It's a bit more complicated. Basically, here's a description of the two areas:

  1. closer to downtown, distance for the train to a connection is about 2-3 miles, and mostly services a shopping area; cost was about $40M; daily ridership is about 1k
  2. tech hub with companies promising to expand if mass transit is added; distance to a connection (near major sports stadium) is about 13-14 miles, estimated cost is ~$900M and includes an unrelated line; estimated daily ridership increase is 10-15k initially, with lots of expansion options along existing freight rail to probably double or triple that (connects to industrial areas and a university w/ an existing commuter rail line)

For reference, the current system is about 30k daily riders. I get that the first option is significantly cheaper, but its impact is also significantly less since it only relieves some traffic on one local street. The second option could relieve traffic on a major arterial highway and encourage more businesses with high paying jobs to open up in the region.

Basically, the conservatives in the legislature want the cheaper option, not the most impactful option. Where I grew up, the Democrats wanted an option, not necessarily the cheapest or best option.

For the record, I want both options to be built. I'd much rather us spend more on rail than highway expansion (a recent expansion near #2 was $1.7B, double what it would've cost to build a rail line that could've solved the same problem).

Almost none of these policies are actually supported by any libertarian politicians.

Are these "libertarian politicians" in the room with you? The closest I've seen is libertarian-leaning conservatives, like Thomas Massie or maybe Rand Paul. But they're pretty much only "libertarian" in the fiscal sense, and even that's a stretch since it's not based in libertarian principles, but just wanting to spend less.

The foundation of libertarianism, IMO, is the Non-Aggresion Principle. It's not private property, unrestrained capitalism, or anything like that, but the idea that we should prefer policies that respect freedom to those that don't. So if we're going to raise taxes, it needs to be for something important.

I think welfare is important, since w/o a social safety net, bad luck or bad choices could ruin you and enable others to take advantage of you. If you always have the option to walk away from your job and still have access to basic necessities, your boss really doesn't have that much power over you so they're forced to respect you to keep you working for them. That solution is a lot more attractive than a whole slew of laws governing the workplace and welfare programs that often require a lot of work to gain access to.

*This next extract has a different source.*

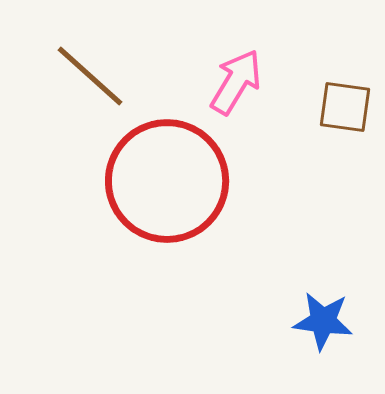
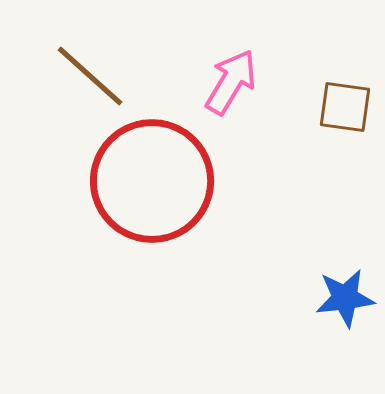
pink arrow: moved 5 px left
red circle: moved 15 px left
blue star: moved 22 px right, 23 px up; rotated 14 degrees counterclockwise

I support the NIT/UBI because it'll significantly reduce the amount of power the government and corporations have over poor people, and encourage people to take more entrepreneurial risks, which benefits society at large.

This sounds dangerously close to privatizing schools, especially where we’re talking about basic education necessary for life (K-12)

No, the research I've seen shows that the best outcomes are produced by a mix of public and charter (i.e. 100% publicly funded, privately run) schools. Charter schools and public schools both need to step up to retain funding otherwise parents will move their children to a better performing school. Areas w/ 100% charter schools seem to lose that competitive drive, and areas w/o great school mobility tend to stagnate as well.

However, since charter schools don't have bus service, they're not as available to poorer households. Hence the stipulation that bus service is moved to the city to manage, so everyone has equal opportunity to choose the school they want.

Sounds dangerous and vague, once again, almost like privatizing education by replacing a government agency.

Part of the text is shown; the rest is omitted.